At Folk Alliance International conferences, entire hotel floors are turned into music venues for showcases lasting well into the wee hours. Walls are plastered with signage touting artists’ showcase times and room sponsors’ lineups. But amid sometimes elaborate posters and decorations, other signs also hang this year. They declare the labeled area as a hate-free zone, where sexual, racial or other forms of abuse or harassment will not be tolerated.
The Folk Alliance has even invited conference participants to sign a pledge of commitment to creating a safe music community, and included workshops and training sessions addressing harassment and discrimination.
All of which made the organization’s decision to honor — but not present — Peter, Paul & Mary with a Lifetime Achievement Award a confusing situation; the award was listed in the conference book and mentioned in a press release, but there was no reference made in Wednesday night’s International Folk Music Awards program or at the ceremony.
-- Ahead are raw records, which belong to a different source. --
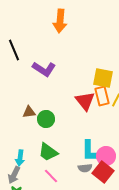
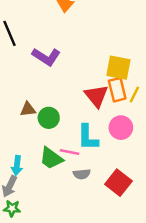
cyan L-shape: (90, 151) -> (88, 137), moved
pink circle: (106, 156) -> (121, 128), moved
gray semicircle: (85, 168) -> (82, 174), moved
pink line: (51, 176) -> (70, 152), moved, turned -35

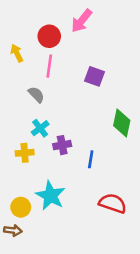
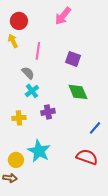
red circle: (49, 36) -> (19, 21), moved
green diamond: (122, 123) -> (78, 92), moved, turned -35
cyan cross: (40, 128) -> (32, 91), moved
blue line: (91, 159) -> (95, 128), moved, turned 32

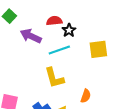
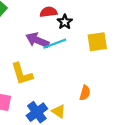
purple arrow: (31, 36) -> (37, 40), moved
yellow L-shape: (54, 78) -> (22, 74), moved

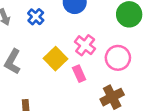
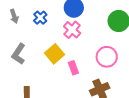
pink cross: (85, 45) -> (72, 30), moved

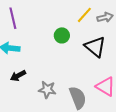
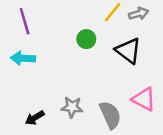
black arrow: (18, 76) -> (35, 118), moved

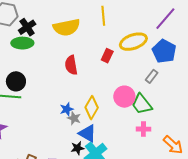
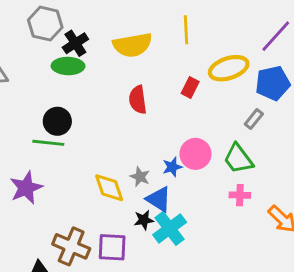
blue pentagon: (164, 51) -> (273, 83), turned 30
pink circle: (124, 97) -> (195, 154), moved
yellow diamond: (92, 108) -> (109, 188), moved, turned -50
blue star: (67, 109) -> (172, 167), moved

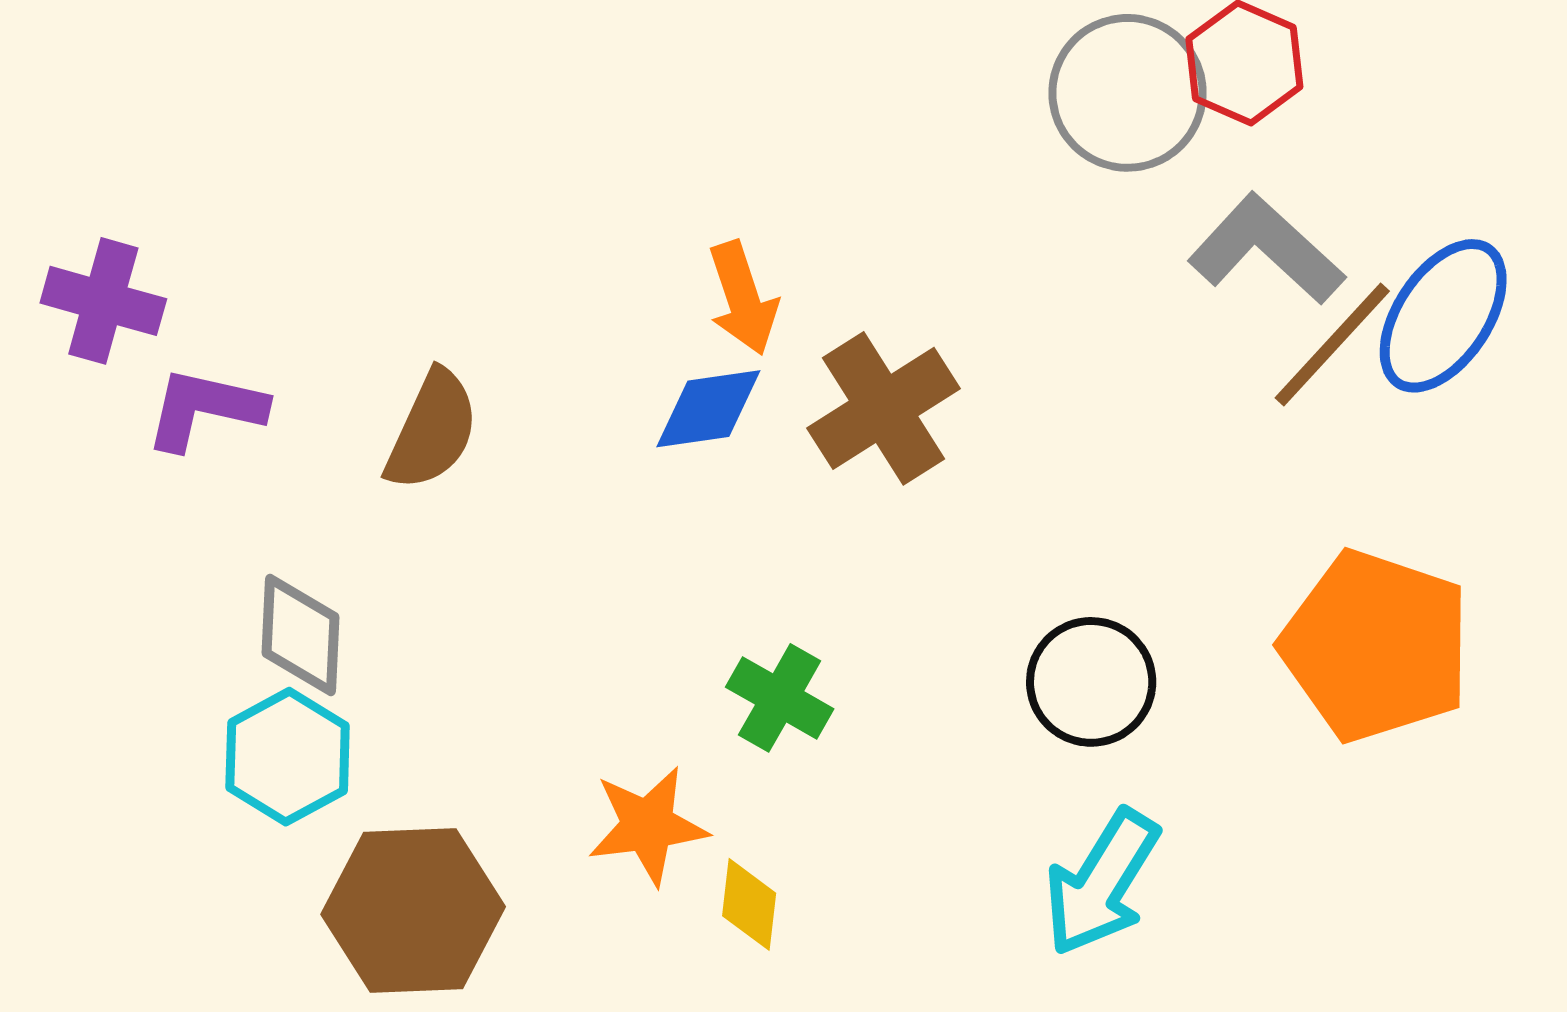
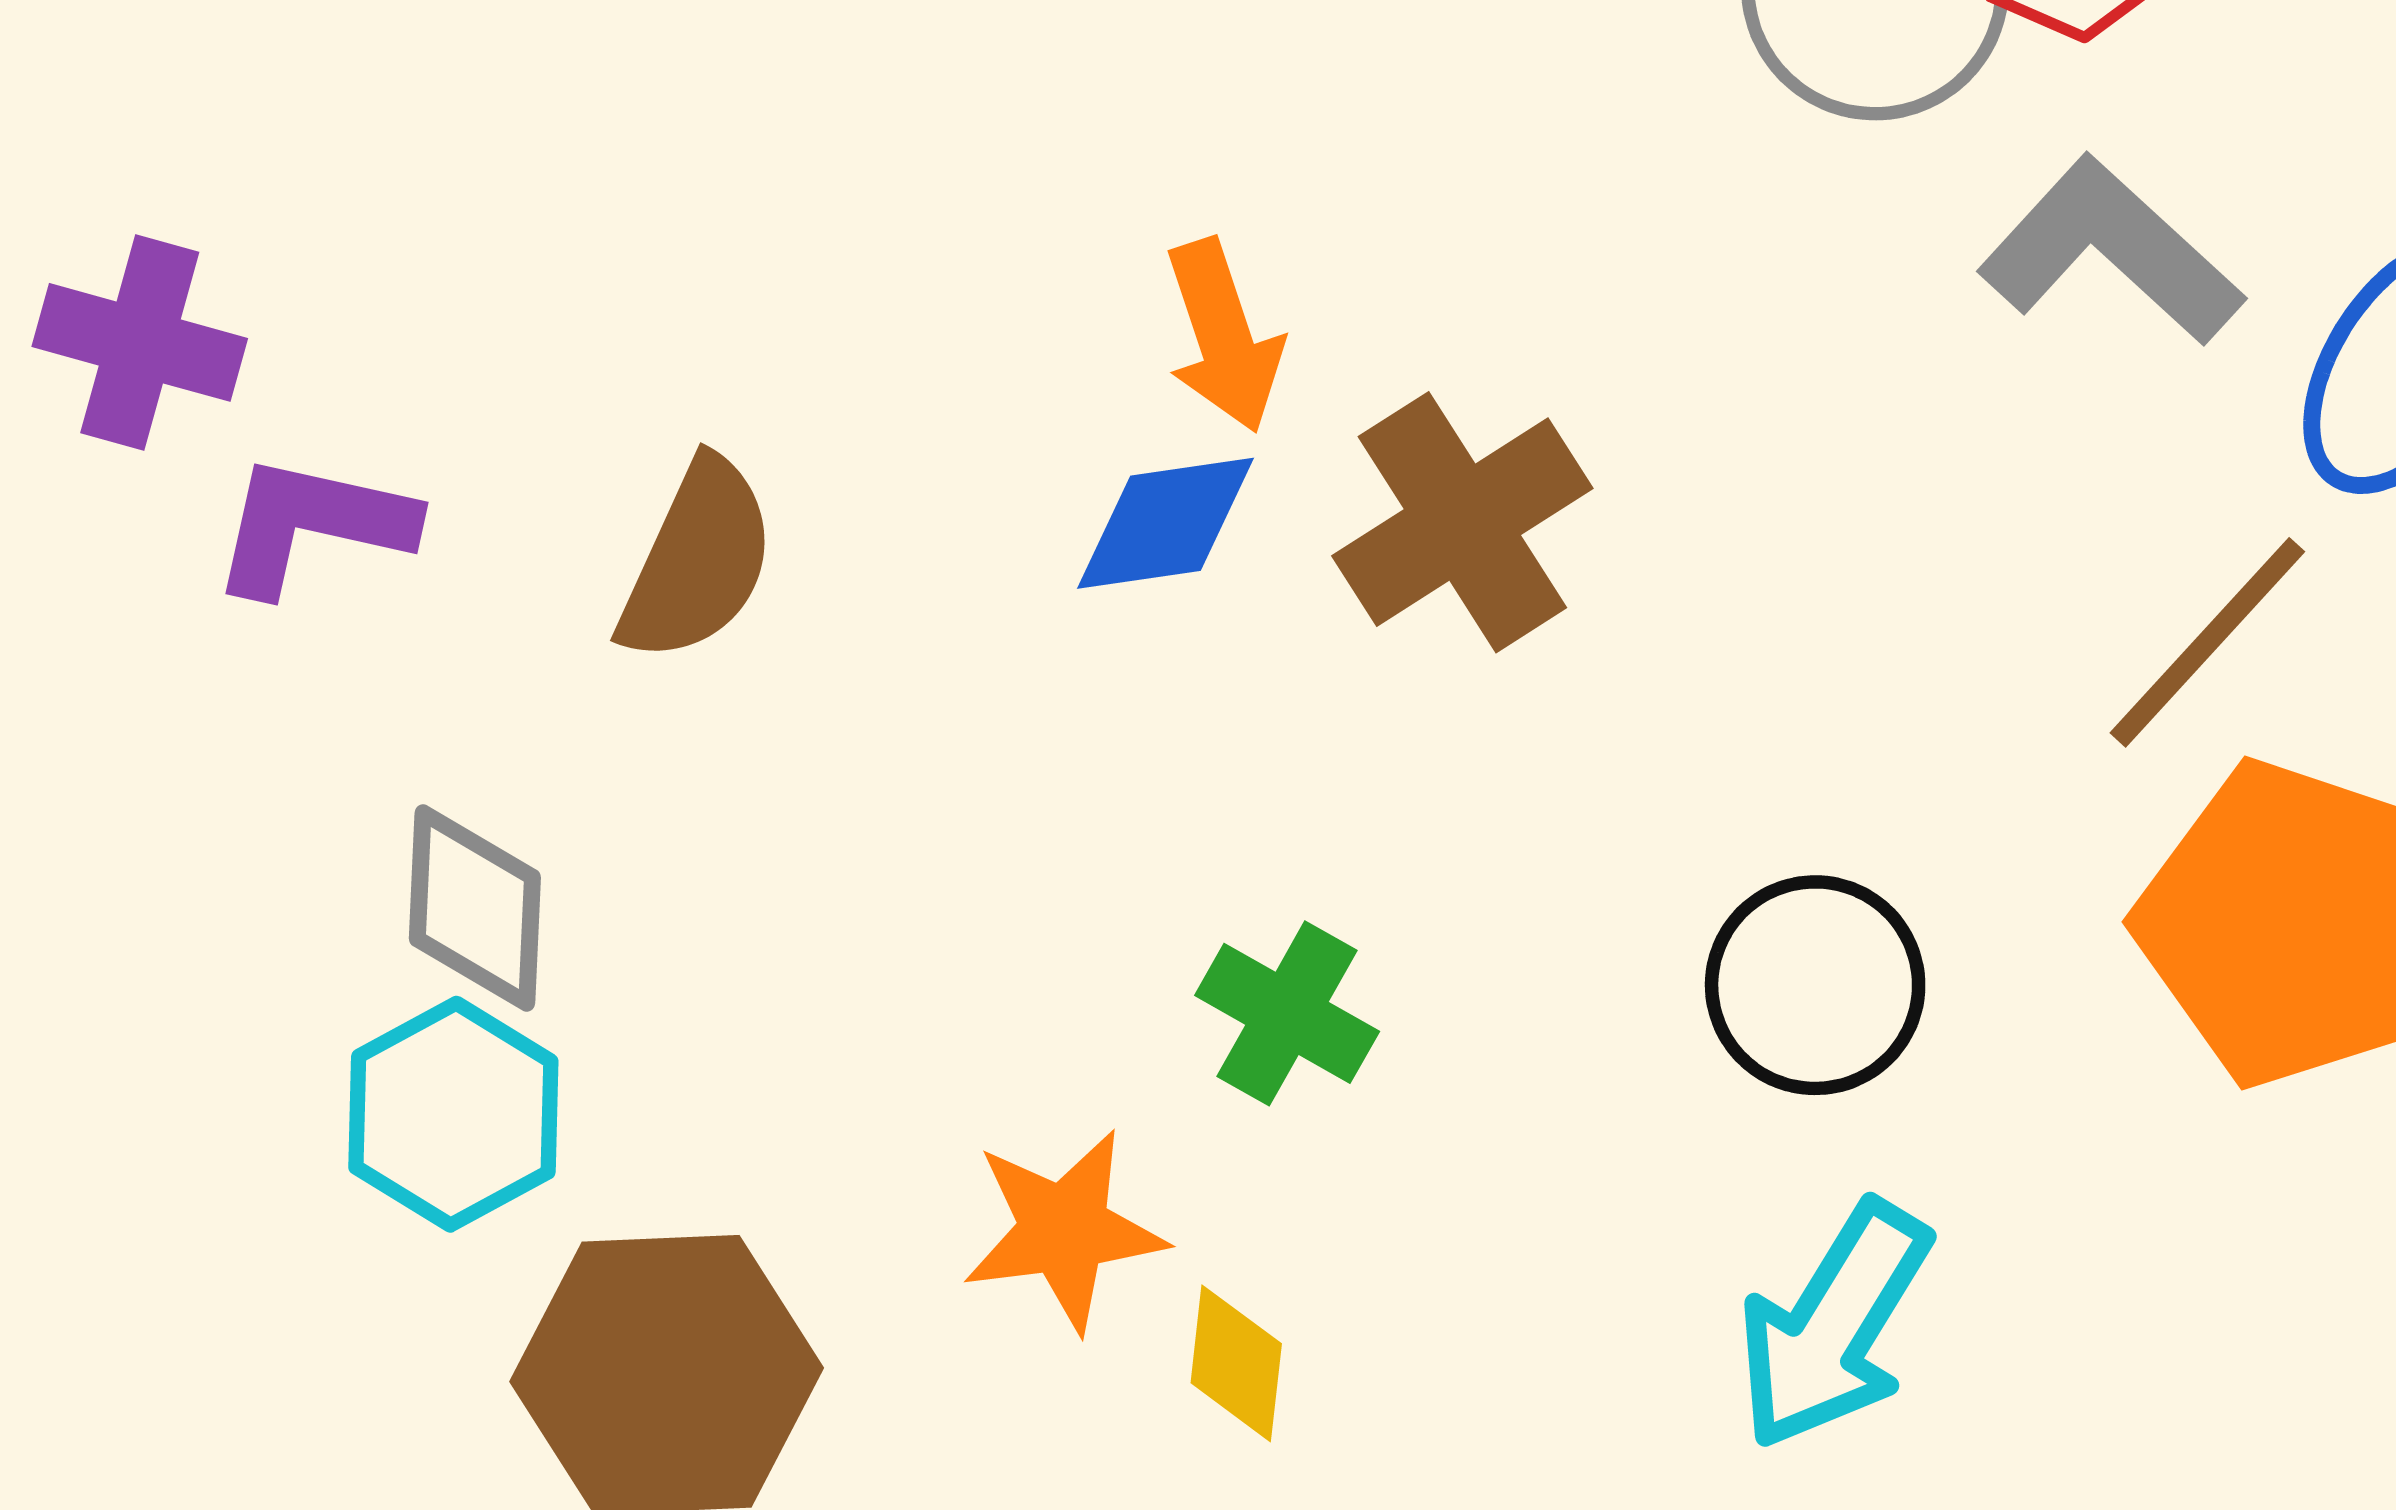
brown line: (1332, 345) -> (2207, 642), moved

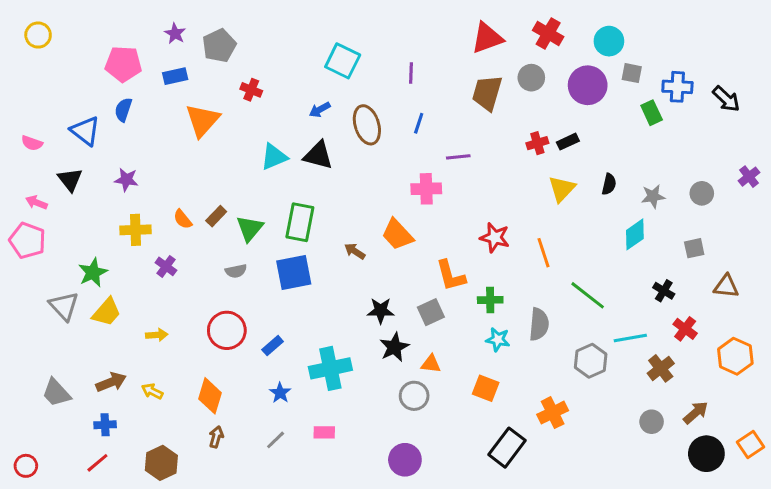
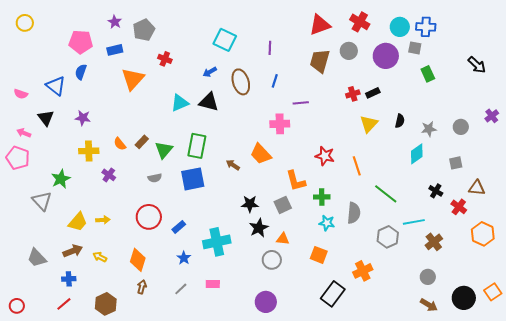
blue cross: (677, 87) -> (426, 27), moved
yellow trapezoid: (107, 312) -> (78, 222), moved
red cross: (685, 329) -> (459, 207), moved
brown arrow: (696, 413) -> (429, 305), moved, turned 72

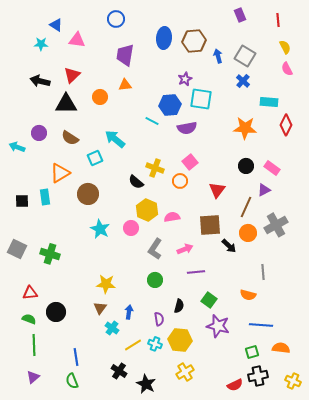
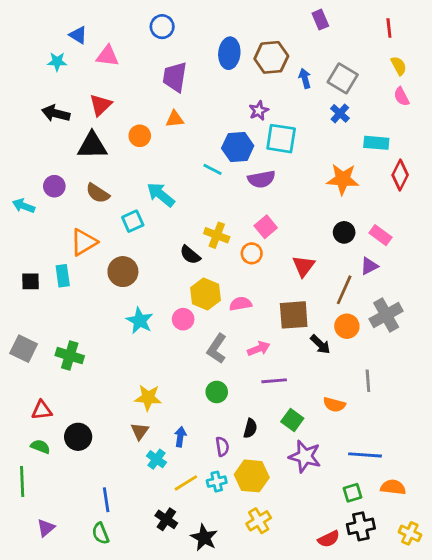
purple rectangle: (240, 15) -> (320, 20), moved
orange semicircle: (248, 295) -> (334, 405), moved
cyan cross: (155, 344) -> (217, 482), turned -32
green line: (34, 345) -> (22, 482), moved

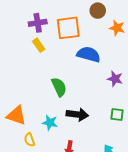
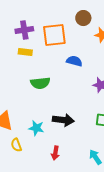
yellow rectangle: (39, 45) -> (25, 52), turned -48
blue semicircle: (89, 54) -> (74, 61), size x0.7
green semicircle: (59, 87) -> (40, 83), moved, turned 108

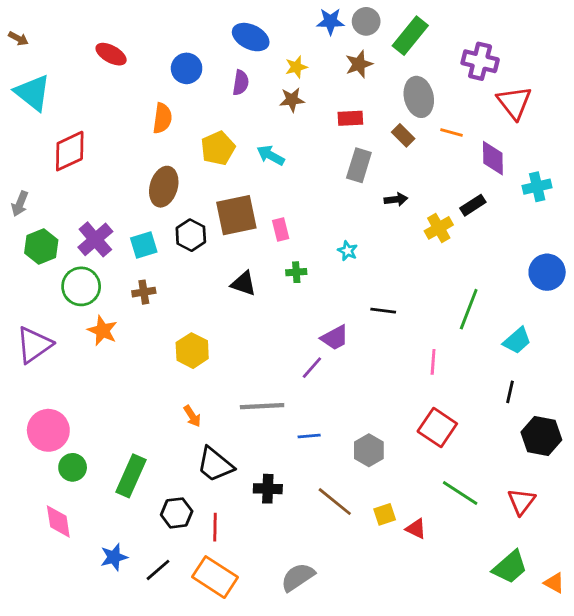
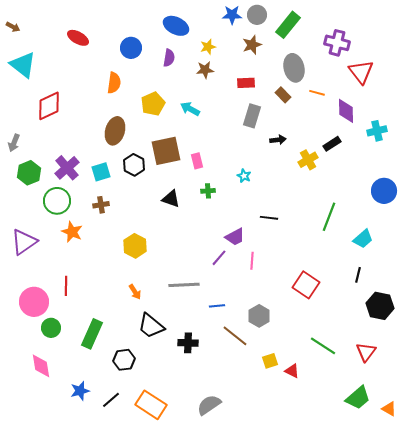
pink line: (433, 362) -> (252, 261), moved
red square: (437, 427) -> (306, 285), moved
brown line: (335, 502) -> (235, 336), moved
red line: (215, 527) -> (66, 286), moved

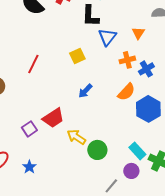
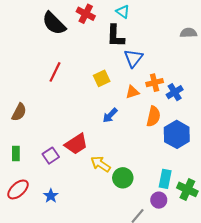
orange triangle: (138, 33) -> (132, 92), moved, turned 40
red line: (33, 64) -> (55, 72), moved
orange semicircle: (126, 92) -> (153, 116), turned -30
cyan rectangle: (137, 151) -> (165, 179), turned 54

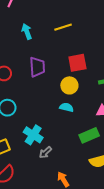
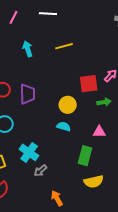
red square: (77, 63) -> (89, 84), moved
purple trapezoid: (37, 67) -> (27, 94), moved
green rectangle: (89, 135) -> (85, 156), turned -54

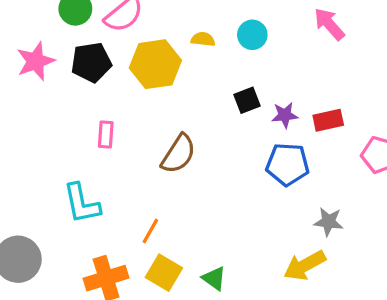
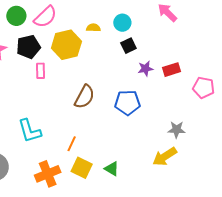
black square: (247, 100) -> (128, 46), moved
pink rectangle: (106, 134) -> (40, 71), moved
blue pentagon: (288, 164) -> (128, 103), moved

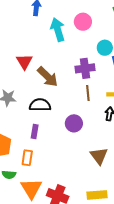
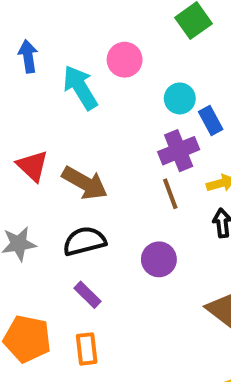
purple cross: (85, 68) -> (179, 151), moved
purple rectangle: (35, 131) -> (87, 295), turned -40

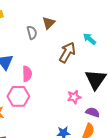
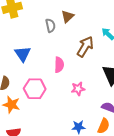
pink semicircle: (27, 74) -> (59, 65), moved
pink star: (74, 97) -> (78, 89), moved

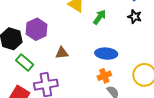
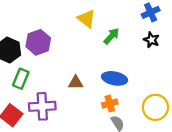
brown triangle: (62, 53) -> (76, 83), moved
green rectangle: (25, 63) -> (21, 79), turned 66

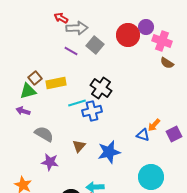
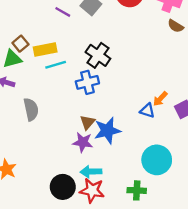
cyan line: (77, 103) -> (56, 65), moved
gray semicircle: (44, 134) -> (31, 109), turned 48
brown triangle: (79, 146) -> (87, 122), moved
purple star: (50, 162) -> (83, 142), moved

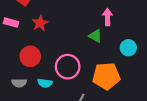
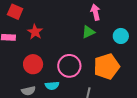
green triangle: (95, 36) -> (88, 32), turned -40

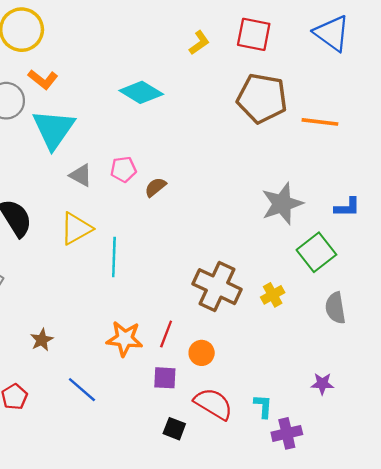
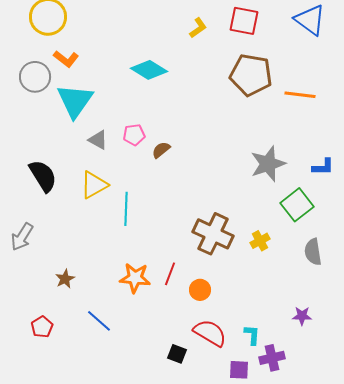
purple square: (165, 378) -> (239, 370), moved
Not until a requested explanation was issued as an email statement Thursday afternoon did they clarify, obliquely, the reason why.
Without referencing Peter Yarrow’s conviction as a sex offender for an incident in 1970 involving a 14-year-old girl (he later received a presidential pardon), the statement noted the organization’s uneasy position.
“Acknowledging chronic issues of sexual harassment and discrimination in society and the music industry, Folk Alliance International chose not to present the Lifetime Achievement Award designated to Peter, Paul and Mary nor screen the mini-documentary of the group during the 2018 conference. … The legacy of the trio’s place in history musically (and in folk music) is what the membership voted to recognize.”
For an organization whose members are on the forefront of activism against social injustice, it was a tough call either way. As a spokeswoman noted, the group’s cultural contributions are many; “Puff the Magic Dragon,” “If I Had a Hammer” and the band’s other hits are folk-music and American cultural icons. But in a world trying to reassess and progress beyond previously tolerated behaviors, applauding those who perpetrate injustice or harm is no longer appropriate. Folk Alliance decision-makers should have made it clear why they acted as they did, but when asked, they did provide a reasonable explanation.
The issue was put in stark perspective a few hours after that awards show when Rosie & the Riveters, a Canadian trio of sassy, retro-styled singer-songwriters, sang a moving song about sexual abuse titled “I Believe You.” They offered a trigger warning beforehand, noting how difficult, and how healing, the song was to write. Farideh Olsen expressed a stunning sentiment when she said she learned there are three words that mean even more than “I love you.”
On each of those three floors, in room after room, women are sharing songs full of pain and power, admitting their struggles in working through the former to find the latter. At last, people are listening. And they’re no longer willing to pardon the abusers.